I am analysing a longitudinal survey (https://microdata.worldbank.org/index.php/catalog/3712) with around 2k participating households (dropping with each round). There were 11 waves/rounds, each divided into around 6-8 datasets based on theme of the questions. To analyse it, I need it in proper panel data format, with each theme being in one file, combining all the waves.

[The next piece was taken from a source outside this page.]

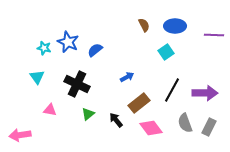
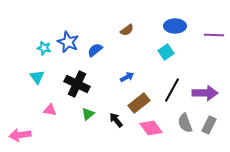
brown semicircle: moved 17 px left, 5 px down; rotated 80 degrees clockwise
gray rectangle: moved 2 px up
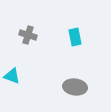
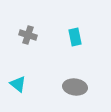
cyan triangle: moved 6 px right, 8 px down; rotated 18 degrees clockwise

Please see the excel snippets (with most columns removed for simplicity) of how it looks: Round 1 vs round 9 (The levels of categorical variables have change names, from full names to just numbers but it's the same question). Basically, the format looks something like this:
head(round1.csv)
ID | INCOME SOURCE | ANSWER | CHANGE |
---|---|---|---|
101 | 1.Business | 1. YES | 3. Reduced |
101 | 2.Pension | 2. NO | |
102 | 1.Business | 1. YES | 2. No change |
102 | 2. Assistance | 1. YES | 3. Reduced |
So far I have only been analysing seperate waves by their own, but I do not know how to:
- Combine so many data frames together.
- Convert it to the format where each ID appears only once per wave. I used spread to use modelling in single files. I think I can imagine what the data frame would look like if the question was only whether they receive the income source (maybe like this?:
WAVE | ID | Business | Pension |
---|---|---|---|
:1 | 101 | 1. YES | 1. NO |
:1 | 102 | 1. YES | 1. YES |
:2 | 101 | 1. NO | 1. YES |
:2 | 102 | 1. YES | 1. YES |
), but I do not understand how it is supposted to look like with also the change to that income included.

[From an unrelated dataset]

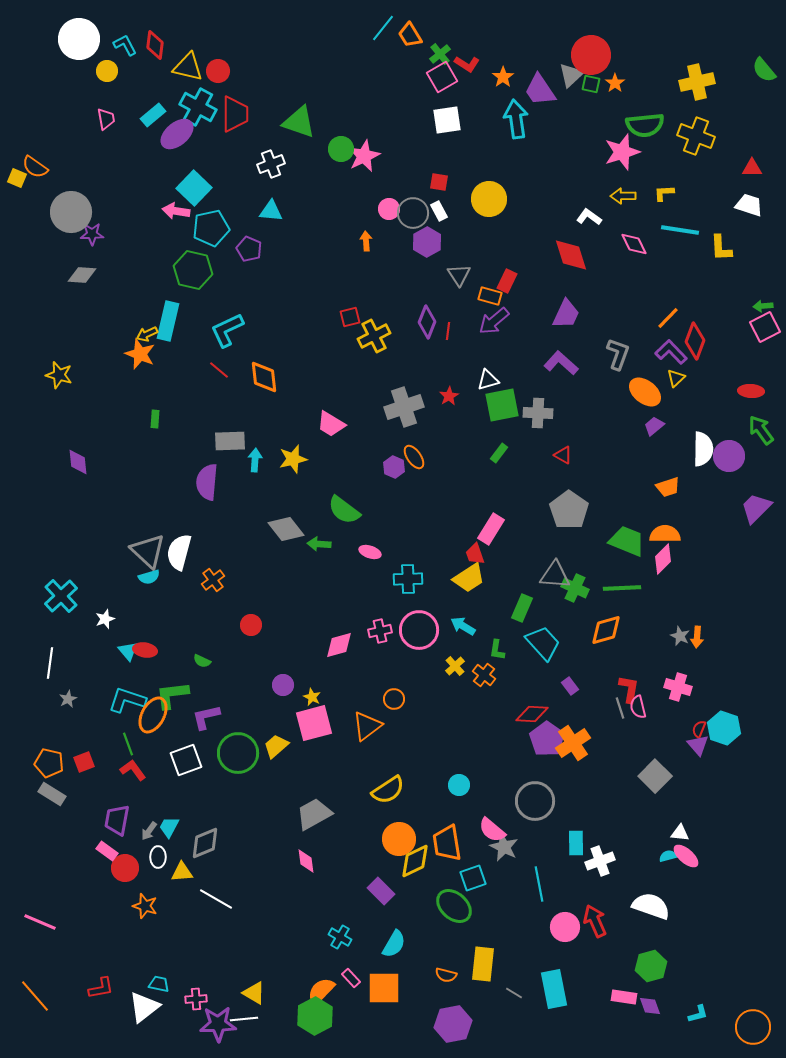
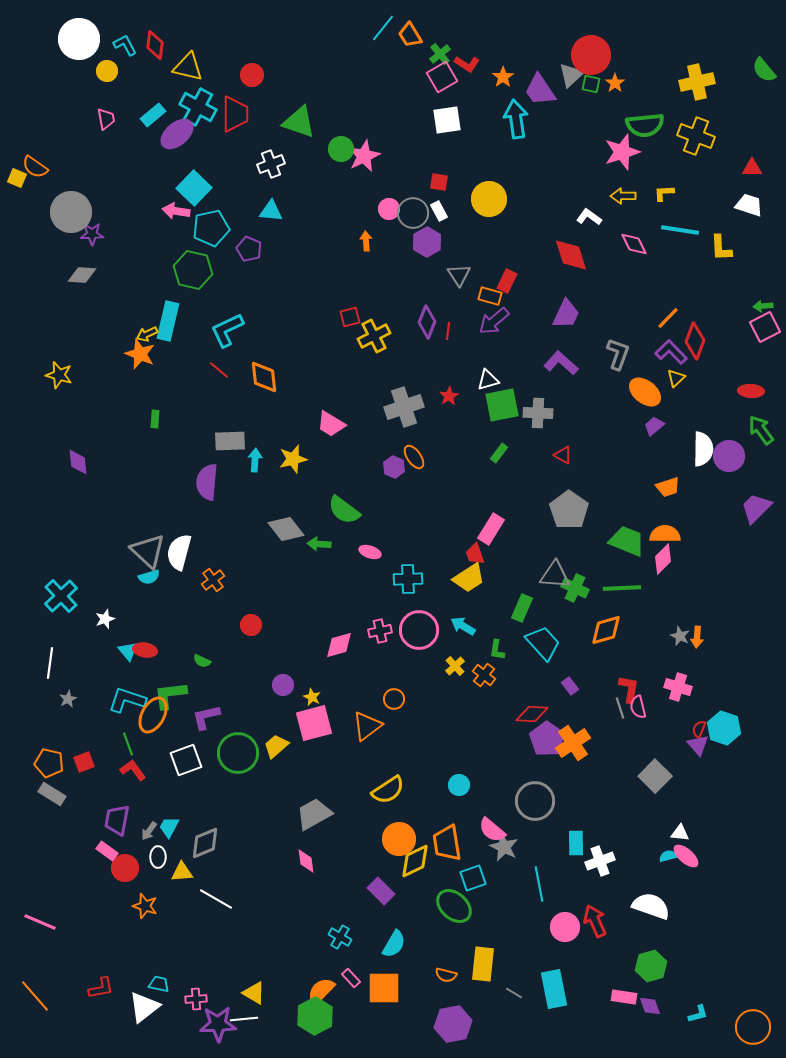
red circle at (218, 71): moved 34 px right, 4 px down
green L-shape at (172, 695): moved 2 px left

- How to deal with weights - there are weights added to one of the files for each wave. Some are missing, and they change per wave, as fewer households agree to participate each round. I am happy to filter and only use houesholds that participated in every round, to make it easier.
I looked for an aswer here: Panel data, from wide to long with multiple variables and Transpose a wide dataset into long with multiple steps but I think my problem is different.
I am a student, definitely not an expert, so I apologise for my skill-level.